### [REQUIRED WORK]
Every line from the first in the listing below to the line containing "vous permettra de" is to be repeated exactly, and no line past it.

### [EXERCISE INPUTS]
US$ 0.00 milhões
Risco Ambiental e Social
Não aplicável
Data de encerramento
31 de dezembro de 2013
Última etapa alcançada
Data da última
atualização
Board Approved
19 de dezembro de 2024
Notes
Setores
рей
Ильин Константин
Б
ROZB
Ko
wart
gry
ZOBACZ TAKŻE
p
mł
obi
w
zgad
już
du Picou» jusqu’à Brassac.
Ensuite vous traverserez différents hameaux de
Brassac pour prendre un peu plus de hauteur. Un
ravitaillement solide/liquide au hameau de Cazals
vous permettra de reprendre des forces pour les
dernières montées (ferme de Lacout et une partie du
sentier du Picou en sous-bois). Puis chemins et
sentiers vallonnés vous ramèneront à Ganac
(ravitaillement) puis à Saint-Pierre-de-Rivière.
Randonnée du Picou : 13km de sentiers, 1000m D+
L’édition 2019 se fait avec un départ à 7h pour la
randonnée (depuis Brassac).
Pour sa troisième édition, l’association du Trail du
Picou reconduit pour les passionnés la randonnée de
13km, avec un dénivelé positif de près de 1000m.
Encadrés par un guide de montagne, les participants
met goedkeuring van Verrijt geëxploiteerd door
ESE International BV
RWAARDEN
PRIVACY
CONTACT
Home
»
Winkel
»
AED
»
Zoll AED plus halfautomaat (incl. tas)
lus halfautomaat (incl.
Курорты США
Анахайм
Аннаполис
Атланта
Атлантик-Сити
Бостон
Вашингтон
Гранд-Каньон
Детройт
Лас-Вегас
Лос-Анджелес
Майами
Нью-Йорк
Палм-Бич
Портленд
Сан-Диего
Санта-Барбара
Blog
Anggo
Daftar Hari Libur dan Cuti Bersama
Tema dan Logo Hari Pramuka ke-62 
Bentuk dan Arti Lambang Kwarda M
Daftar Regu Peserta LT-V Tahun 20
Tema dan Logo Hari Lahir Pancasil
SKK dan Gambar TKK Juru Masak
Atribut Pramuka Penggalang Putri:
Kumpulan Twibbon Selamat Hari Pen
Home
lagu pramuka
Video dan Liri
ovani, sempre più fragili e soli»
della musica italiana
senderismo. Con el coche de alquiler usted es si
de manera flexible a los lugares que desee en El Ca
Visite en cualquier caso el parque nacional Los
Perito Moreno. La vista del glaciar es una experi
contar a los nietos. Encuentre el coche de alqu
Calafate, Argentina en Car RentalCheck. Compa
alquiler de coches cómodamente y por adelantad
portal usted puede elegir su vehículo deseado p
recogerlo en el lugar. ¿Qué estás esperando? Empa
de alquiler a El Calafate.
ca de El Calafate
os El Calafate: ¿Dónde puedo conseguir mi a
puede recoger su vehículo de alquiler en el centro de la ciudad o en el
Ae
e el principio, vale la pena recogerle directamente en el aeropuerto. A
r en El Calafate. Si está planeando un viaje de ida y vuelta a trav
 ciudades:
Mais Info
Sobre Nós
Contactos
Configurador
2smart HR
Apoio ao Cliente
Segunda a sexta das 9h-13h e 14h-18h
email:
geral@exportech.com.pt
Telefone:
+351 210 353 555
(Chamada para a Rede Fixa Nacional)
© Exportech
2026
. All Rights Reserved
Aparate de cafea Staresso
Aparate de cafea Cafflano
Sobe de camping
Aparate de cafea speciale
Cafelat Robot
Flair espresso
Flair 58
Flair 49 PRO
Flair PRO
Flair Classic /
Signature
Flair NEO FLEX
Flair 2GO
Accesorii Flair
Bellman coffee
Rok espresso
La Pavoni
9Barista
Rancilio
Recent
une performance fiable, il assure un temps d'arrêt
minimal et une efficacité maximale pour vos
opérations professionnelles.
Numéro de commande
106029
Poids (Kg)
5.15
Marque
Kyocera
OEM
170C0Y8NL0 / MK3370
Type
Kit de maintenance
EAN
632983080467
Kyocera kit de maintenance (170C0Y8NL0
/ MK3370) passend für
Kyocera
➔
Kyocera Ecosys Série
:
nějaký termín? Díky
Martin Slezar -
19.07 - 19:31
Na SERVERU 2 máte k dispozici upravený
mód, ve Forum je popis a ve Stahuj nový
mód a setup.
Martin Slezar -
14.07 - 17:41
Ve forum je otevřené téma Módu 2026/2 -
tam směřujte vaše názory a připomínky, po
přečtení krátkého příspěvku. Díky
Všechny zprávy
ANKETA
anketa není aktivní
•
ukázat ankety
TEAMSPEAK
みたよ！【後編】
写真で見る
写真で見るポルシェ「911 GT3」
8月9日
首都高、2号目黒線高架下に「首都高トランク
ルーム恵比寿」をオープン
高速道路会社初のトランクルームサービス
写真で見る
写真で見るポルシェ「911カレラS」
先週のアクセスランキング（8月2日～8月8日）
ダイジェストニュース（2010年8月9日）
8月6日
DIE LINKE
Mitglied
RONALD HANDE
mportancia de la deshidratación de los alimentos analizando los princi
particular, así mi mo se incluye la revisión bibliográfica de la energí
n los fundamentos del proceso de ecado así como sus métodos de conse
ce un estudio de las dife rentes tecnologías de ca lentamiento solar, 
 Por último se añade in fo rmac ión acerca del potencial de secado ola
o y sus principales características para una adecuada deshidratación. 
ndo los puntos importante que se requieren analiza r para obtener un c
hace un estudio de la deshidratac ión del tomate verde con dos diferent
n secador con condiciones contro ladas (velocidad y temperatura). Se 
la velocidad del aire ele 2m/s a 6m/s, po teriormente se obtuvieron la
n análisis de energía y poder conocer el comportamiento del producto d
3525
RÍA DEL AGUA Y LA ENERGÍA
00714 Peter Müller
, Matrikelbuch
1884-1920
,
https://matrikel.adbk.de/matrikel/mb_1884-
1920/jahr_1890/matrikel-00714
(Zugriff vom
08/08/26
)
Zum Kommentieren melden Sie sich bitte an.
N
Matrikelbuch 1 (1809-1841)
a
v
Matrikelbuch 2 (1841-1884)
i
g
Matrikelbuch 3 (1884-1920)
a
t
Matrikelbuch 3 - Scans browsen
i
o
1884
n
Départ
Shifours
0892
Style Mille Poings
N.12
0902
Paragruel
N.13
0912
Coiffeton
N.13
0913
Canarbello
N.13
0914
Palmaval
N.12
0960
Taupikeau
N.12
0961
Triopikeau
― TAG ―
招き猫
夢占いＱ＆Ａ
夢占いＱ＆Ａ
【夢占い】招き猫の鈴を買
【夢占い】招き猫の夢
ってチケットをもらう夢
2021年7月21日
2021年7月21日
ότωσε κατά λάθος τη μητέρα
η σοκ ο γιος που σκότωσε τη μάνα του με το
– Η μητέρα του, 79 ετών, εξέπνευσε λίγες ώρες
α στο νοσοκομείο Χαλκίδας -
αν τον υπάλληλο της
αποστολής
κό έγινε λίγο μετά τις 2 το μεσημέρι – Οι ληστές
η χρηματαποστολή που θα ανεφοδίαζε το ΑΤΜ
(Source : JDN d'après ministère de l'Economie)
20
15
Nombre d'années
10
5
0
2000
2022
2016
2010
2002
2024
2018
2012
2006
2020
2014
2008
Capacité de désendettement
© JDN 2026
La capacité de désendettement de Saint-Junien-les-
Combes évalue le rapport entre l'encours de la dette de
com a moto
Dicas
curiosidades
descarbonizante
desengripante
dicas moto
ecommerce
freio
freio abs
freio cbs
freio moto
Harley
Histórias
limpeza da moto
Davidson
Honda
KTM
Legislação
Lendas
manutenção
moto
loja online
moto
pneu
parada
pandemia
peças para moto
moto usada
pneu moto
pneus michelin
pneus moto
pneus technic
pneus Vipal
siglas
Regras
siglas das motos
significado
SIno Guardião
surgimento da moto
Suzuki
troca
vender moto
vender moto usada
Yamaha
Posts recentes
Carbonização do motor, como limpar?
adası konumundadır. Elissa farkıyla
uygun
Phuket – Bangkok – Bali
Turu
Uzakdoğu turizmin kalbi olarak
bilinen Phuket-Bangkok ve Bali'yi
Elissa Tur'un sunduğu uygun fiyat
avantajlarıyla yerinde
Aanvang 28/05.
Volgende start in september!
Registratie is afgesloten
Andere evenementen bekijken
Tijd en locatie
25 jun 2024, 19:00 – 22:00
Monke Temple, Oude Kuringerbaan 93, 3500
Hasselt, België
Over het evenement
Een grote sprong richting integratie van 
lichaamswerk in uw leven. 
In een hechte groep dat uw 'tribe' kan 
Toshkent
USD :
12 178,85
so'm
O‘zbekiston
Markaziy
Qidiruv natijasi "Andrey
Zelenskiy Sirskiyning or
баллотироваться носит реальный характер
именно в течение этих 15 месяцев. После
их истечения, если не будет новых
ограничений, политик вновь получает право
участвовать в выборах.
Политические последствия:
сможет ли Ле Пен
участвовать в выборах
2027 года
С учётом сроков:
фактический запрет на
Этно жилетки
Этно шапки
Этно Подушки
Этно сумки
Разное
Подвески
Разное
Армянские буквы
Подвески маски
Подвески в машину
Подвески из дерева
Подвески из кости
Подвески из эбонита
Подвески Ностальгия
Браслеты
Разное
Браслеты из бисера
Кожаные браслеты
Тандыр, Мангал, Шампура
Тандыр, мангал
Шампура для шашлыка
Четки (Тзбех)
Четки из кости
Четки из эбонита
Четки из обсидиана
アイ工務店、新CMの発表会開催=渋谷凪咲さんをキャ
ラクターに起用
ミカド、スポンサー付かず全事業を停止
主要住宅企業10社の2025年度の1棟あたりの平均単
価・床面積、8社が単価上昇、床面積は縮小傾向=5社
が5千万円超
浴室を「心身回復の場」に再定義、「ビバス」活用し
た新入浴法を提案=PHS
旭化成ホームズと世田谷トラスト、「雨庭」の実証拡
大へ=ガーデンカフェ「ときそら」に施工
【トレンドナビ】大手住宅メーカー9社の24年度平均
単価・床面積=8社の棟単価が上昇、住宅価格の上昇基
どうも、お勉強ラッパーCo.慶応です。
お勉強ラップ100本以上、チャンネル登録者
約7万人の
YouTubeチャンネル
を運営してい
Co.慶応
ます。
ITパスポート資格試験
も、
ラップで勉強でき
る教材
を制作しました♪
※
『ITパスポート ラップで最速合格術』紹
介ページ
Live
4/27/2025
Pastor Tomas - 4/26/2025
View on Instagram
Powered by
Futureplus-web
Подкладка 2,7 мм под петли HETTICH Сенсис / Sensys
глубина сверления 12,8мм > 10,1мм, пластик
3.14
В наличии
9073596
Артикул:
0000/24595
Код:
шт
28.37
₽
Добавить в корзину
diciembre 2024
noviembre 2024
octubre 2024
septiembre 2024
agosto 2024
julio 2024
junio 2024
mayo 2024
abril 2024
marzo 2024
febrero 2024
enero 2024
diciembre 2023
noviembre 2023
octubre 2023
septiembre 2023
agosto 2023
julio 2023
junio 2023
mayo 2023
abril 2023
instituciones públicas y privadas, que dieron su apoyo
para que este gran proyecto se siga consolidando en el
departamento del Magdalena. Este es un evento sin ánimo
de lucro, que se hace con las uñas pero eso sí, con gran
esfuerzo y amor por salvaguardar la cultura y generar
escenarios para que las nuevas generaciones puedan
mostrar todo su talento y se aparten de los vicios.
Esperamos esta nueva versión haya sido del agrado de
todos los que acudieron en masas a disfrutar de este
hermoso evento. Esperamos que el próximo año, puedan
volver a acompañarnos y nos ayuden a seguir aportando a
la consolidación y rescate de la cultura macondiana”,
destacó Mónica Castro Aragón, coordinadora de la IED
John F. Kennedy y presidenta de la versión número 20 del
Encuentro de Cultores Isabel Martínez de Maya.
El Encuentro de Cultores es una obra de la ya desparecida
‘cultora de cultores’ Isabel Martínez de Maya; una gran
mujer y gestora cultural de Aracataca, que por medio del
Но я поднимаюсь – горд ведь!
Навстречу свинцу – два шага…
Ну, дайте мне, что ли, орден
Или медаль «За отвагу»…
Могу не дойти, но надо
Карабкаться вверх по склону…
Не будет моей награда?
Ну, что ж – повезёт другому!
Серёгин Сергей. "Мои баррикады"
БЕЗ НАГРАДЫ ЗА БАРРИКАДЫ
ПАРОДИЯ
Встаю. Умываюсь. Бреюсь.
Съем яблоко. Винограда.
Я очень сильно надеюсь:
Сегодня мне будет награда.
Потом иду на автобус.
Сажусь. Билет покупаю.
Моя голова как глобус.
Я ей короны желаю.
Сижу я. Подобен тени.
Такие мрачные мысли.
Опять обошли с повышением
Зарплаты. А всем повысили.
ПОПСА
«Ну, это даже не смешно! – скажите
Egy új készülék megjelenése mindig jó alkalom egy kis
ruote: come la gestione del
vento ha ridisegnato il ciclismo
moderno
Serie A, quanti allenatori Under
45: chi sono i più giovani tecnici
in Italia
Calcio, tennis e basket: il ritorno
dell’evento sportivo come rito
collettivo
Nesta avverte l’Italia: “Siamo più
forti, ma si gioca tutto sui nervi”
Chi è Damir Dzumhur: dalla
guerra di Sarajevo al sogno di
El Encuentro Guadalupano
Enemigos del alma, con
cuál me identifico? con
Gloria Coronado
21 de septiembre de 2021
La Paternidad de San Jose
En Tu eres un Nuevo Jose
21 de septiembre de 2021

### [THE COMPLETED TASK]
US$ 0.00 milhões
Risco Ambiental e Social
Não aplicável
Data de encerramento
31 de dezembro de 2013
Última etapa alcançada
Data da última
atualização
Board Approved
19 de dezembro de 2024
Notes
Setores
рей
Ильин Константин
Б
ROZB
Ko
wart
gry
ZOBACZ TAKŻE
p
mł
obi
w
zgad
już
du Picou» jusqu’à Brassac.
Ensuite vous traverserez différents hameaux de
Brassac pour prendre un peu plus de hauteur. Un
ravitaillement solide/liquide au hameau de Cazals
vous permettra de reprendre des forces pour les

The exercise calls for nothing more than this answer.